マツダ開発陣がSKYACTIV-DRIVE MTを開発するにあたっては
・6速の直結化
・インプットリダクション比の低速化
・シンクロナイザーの全段メインシャフト配置
・低温時低粘度トランスミッションオイルの採用
を行なった。

ここで注目したいのが、6速の直結化だ。
NC型までは5速が直結(1.000)、SKYACTIV-MTは6速が直結。その理由は、ユーザーの調査によると「全走行距離の80%は6速で走っている」ことがわかったからだそうだ。
6速を直結にしたことで燃費の向上が図れるが、それ以上のメリットはトランスミッションケース内での5速と6速の位置の入れ替えることでシフトチェンジリンクを減らすことができたことだ。

NC型では一般の6MTと同じように5速が直結(1.000)。ファイナルギヤ比と掛け合わせたトータルの1速のオーバーオールギヤ比はNC型が15.64、ND型が14.58。

また、6速を直結にしたことで1〜6速のステップ比を細かくしかも均一にすることができた。これもドライブしていてシフト操作が楽しくなる要因だろう。

混んだ市街地をドライブしていても、6速は「普通に使えるギヤ」で、速度とエンジン回転数に応じて、必ず最適なギヤを選ぶことができる。

そもそも、縦置きのマニュアル・トランスミッションを独自開発・自製している自動車メーカーは、いまや少数派だ。欧州には、ゲトラグ(マグナ)を使うメーカーも多い。国産勢では、86/BRZがアイシン製(旧アイシン・エーアイ)を、フェアレディZは愛知機械製を使う。
そう考えると、(現在のところ)縦置きFRモデルは、ロードスターのみのマツダが、SKYACTIV-DRIVE MTを新規開発したことは、異例と言っていい。

3速のシンクロナイザー。トリプルコーンでアウターリングとインナーリングのウチがは真鍮製。中間リングは炭素鋼製。
軽量化のためにシフトフォークをアルミ合金製にする方法もあるが、外径が大きくなっています。SKYACTIV-DRIVE MTではそれを嫌って鉄を使う。フォークの先端は特殊な焼き入れが施されている。

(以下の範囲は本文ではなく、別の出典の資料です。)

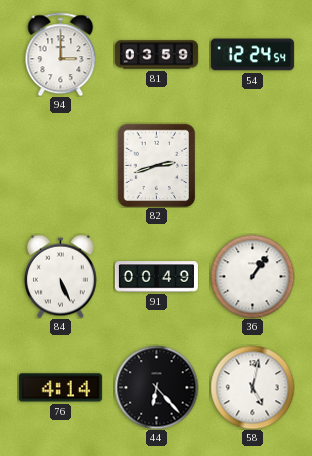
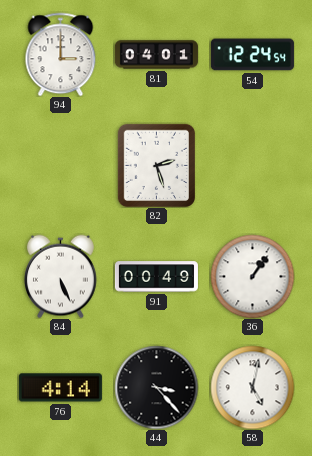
81: 03:59 -> 04:01
82: 2:42 -> 2:27
44: 6:23 -> 3:23
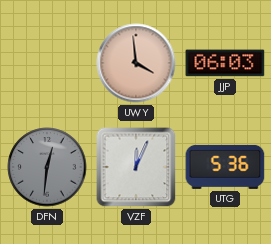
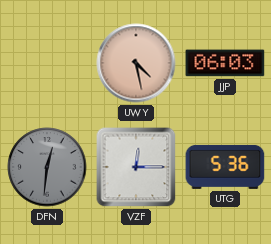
UWY: 3:59 -> 4:28
VZF: 12:04 -> 12:15
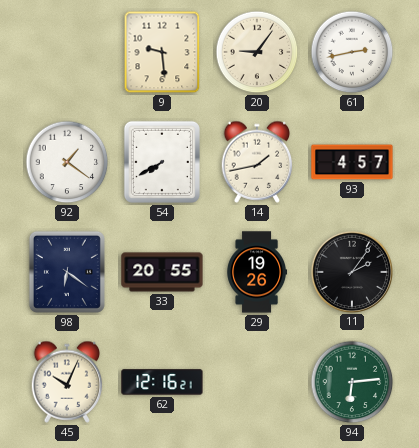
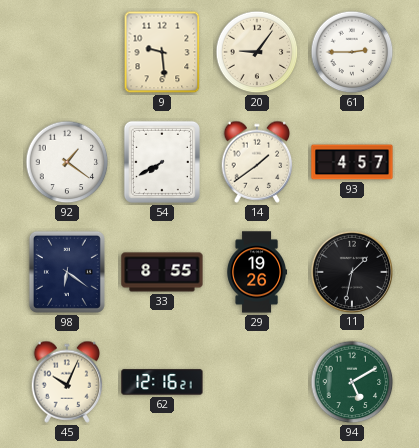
61: 2:43 -> 2:45
14: 1:43 -> 1:39
33: 20:55 -> 8:55
11: 2:06 -> 1:32
94: 6:14 -> 5:10
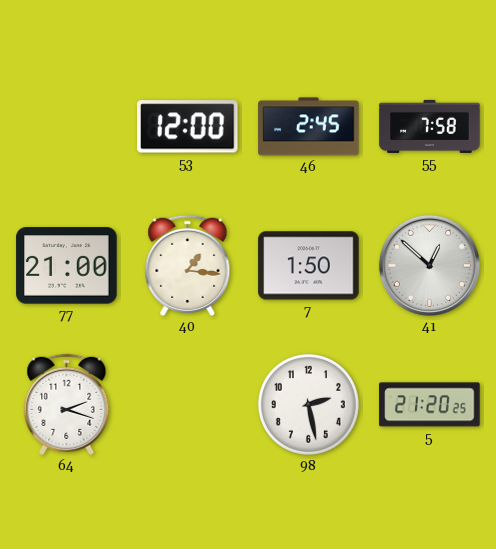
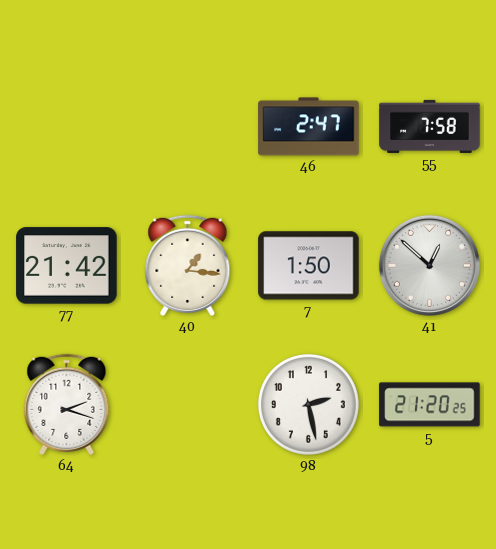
53: 12:00 -> none
46: 2:45 -> 2:47
77: 21:00 -> 21:42
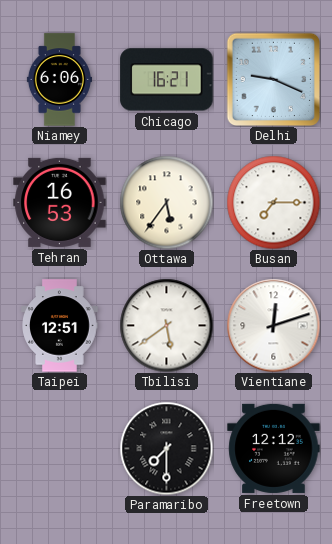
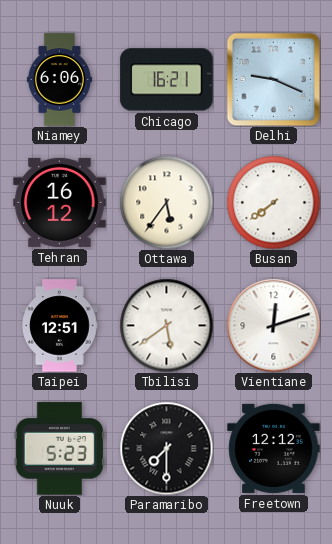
Tehran: 16:53 -> 16:12
Busan: 7:15 -> 7:39
Nuuk: none -> 5:23
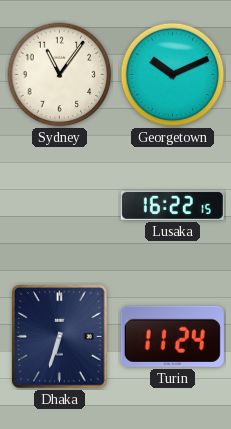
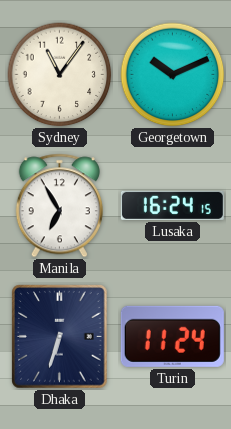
Manila: none -> 6:55
Lusaka: 16:22 -> 16:24
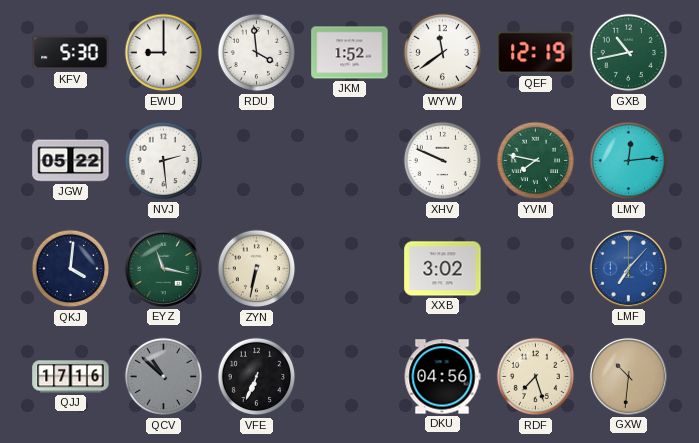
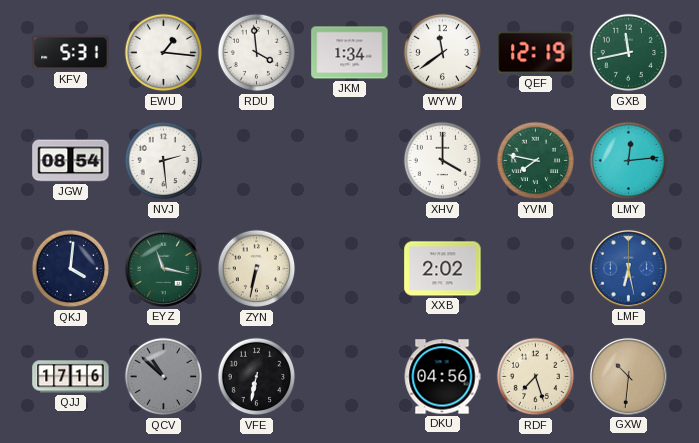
KFV: 5:30 -> 5:31
EWU: 9:00 -> 1:16
JKM: 1:52 -> 1:34
GXB: 10:43 -> 11:43
JGW: 05:22 -> 08:54
XHV: 9:49 -> 4:00
XXB: 3:02 -> 2:02
LMF: 7:07 -> 6:28
VFE: 6:34 -> 6:32
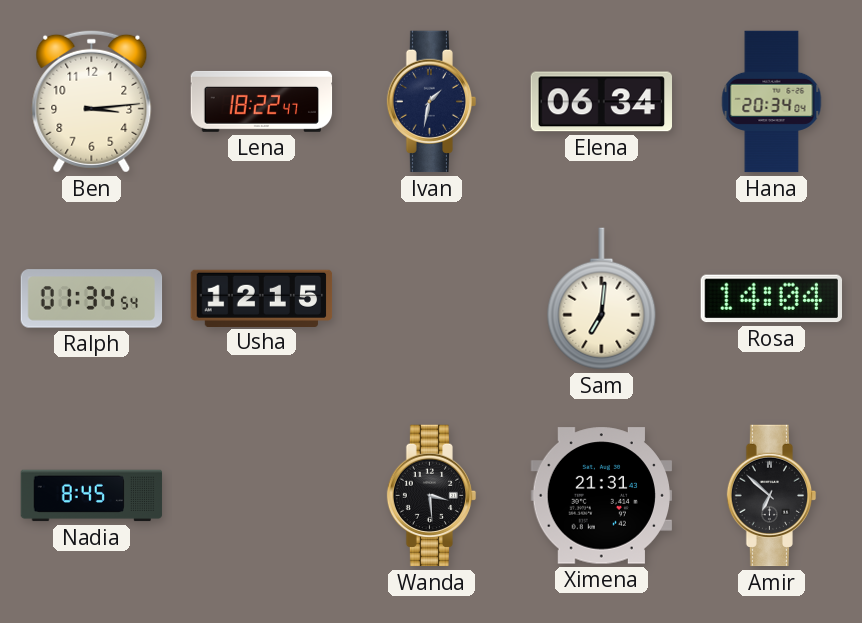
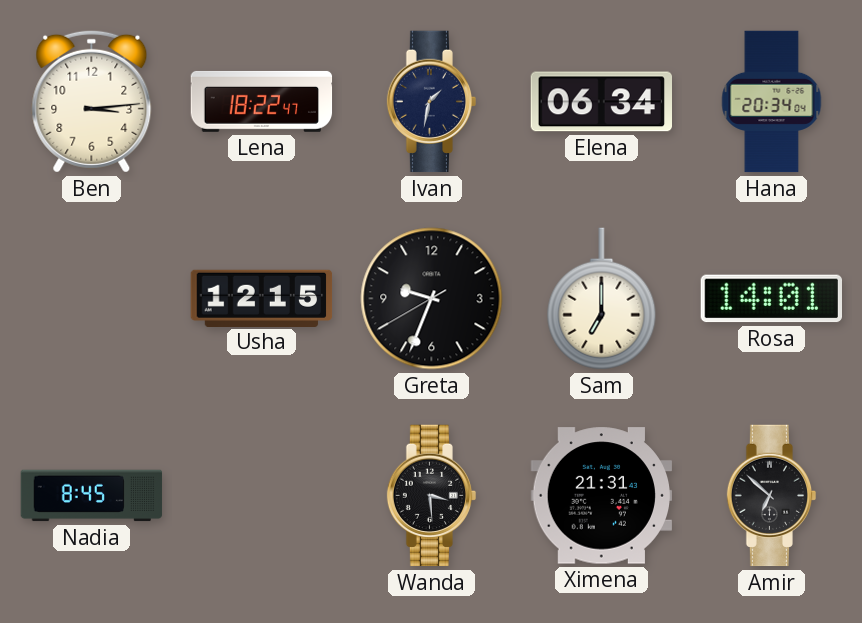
Ralph: 01:34 -> none
Greta: none -> 9:33
Sam: 7:01 -> 7:00
Rosa: 14:04 -> 14:01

自社で開発・自製できるということは、ペダル配置、クラッチペダルやアクセルペダルの重さ、踏み応え、シートポジション、シフトレバーの位置、高さ、シフトノブの形状と重さなどすべてを最適にチューニングできるわけだ。

ロードスターのマニュアル・トランスミッションのフィールがいいのは、そういう背景があるからだ。